Die glorreiche Streik- und Protestbewegung von 1995 hatte Clara allerdings noch sehr genau in Erinnerung. Ihr Vater, der damit befasst war, etwaige Entgleisungen am Ende des Protestzugs zu kanalisieren, hatte unglücklicherweise ihre Hand losgelassen. Statt, von der Menge weitergetragen, dem Zug zu folgen, hatte sie sich an die Seite spülen lassen (oder hatte sie sich der Menschenmenge aus eigenem Antrieb entzogen?) und dann auf dem Bürgersteig gestanden und auf ihren Vater gewartet. Erst nach einigen Minuten wurde ihr klar, dass er nicht mehr in ihrem Blickfeld auftauchen würde und dass sie verloren gegangen war. Die aus den Lautsprechern dröhnenden Slogans machten jeden Versuch, um Hilfe zu rufen, sinnlos. Sie setzte sich auf die Erde und sagte immer wieder einen der Sätze der Demonstranten, der ihr besonders gefiel, vor sich hin: »Wer Elend sät, wird Zorn ernten, wer Elend sät, wird Zorn ernten!« Nach und nach zogen die letzten Gruppen, Spruchbänder schwenkend und auf Töpfe schlagend, an ihr vorüber. Sie hatte keine Angst. Zwei oder drei Mal war ein netter Mensch stehen geblieben, um zu fragen, was sie denn da so ganz allein mache, und sie hatte jedes Mal brav dieselbe ruhige Antwort gegeben: Sie warte auf ihre Mutter, die zur Toilette gegangen sei. Tatsächlich aber hatte Réjane mit ihren Kollegen vom Collège Romain-Rolland in der Mitte des Zugs demonstrieren wollen und Philippe die Verantwortung für die Kleine überlassen. Clara wusste, dass sie auf keinen Fall und unter keinem Vorwand mit Fremden mitgehen durfte.
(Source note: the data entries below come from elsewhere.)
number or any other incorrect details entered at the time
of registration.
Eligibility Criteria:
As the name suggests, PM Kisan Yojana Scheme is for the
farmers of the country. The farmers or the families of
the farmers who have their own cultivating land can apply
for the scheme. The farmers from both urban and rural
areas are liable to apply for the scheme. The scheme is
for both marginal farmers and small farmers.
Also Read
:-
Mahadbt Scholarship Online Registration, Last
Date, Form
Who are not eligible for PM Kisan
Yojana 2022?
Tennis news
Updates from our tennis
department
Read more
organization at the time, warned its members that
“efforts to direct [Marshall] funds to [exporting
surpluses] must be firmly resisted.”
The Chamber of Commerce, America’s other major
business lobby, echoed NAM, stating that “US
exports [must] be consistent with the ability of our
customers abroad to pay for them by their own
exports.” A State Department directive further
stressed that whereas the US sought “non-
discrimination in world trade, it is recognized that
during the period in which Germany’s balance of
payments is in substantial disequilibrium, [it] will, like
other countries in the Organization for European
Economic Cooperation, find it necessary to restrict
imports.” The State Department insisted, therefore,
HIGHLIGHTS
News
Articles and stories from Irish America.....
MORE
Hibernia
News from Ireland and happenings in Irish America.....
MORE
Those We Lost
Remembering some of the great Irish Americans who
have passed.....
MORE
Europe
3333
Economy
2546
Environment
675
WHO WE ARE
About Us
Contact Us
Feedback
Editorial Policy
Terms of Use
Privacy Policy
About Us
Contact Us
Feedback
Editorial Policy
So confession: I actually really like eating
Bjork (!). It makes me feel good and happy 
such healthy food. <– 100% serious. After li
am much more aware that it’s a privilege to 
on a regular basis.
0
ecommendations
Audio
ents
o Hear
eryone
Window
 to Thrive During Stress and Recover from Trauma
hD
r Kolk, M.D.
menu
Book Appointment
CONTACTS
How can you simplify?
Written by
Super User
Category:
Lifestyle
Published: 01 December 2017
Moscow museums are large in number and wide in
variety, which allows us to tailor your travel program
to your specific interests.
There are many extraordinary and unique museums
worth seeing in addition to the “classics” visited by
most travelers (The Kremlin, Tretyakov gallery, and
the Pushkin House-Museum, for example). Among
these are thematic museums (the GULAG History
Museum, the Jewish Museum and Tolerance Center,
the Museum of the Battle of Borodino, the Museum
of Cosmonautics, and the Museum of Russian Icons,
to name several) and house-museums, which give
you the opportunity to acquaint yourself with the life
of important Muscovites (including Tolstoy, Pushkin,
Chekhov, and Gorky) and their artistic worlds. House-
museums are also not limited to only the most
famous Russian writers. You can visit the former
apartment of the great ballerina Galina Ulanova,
Sie kannte sich in Paris nicht gut aus, also blieb sie eine Zeit lang sitzen und betrachtete die Fassaden der Haussmann’schen Gebäude ringsum. Ihr wurde allmählich kalt, als sie zwei uniformierte Polizisten auf sich zukommen sah. Sie hatte immer gehört, dass man sich vor den Flics in Acht nehmen müsse. Sie sprang also auf und versuchte zu flüchten, wurde aber rasch von dem jüngeren Beamten eingeholt. Sie hätte nicht zu sagen gewusst, wie viel Zeit seit dem Verschwinden ihres Vaters vergangen war. In den ersten Versionen der Anekdote war von zwanzig Minuten die Rede, dann von dreißig, und in der halbwegs endgültigen Fassung der Geschichte betrug die Wartezeit zwei Stunden, was weniger wahrscheinlich, dafür aber sensationeller war.

Sicher ist jedenfalls, dass Clara kurz darauf im Kommissariat des XII.Arrondissements saß, während mehrere Polizeibeamte versuchten, ihre Mutter oder ihren Vater ans Telefon zu bekommen. Sie spielte mit einem jungen Praktikanten Schach, und ein Herr mit einem großen Schnäuzer, anscheinend der Chef, schenkte ihr einen Lutscher.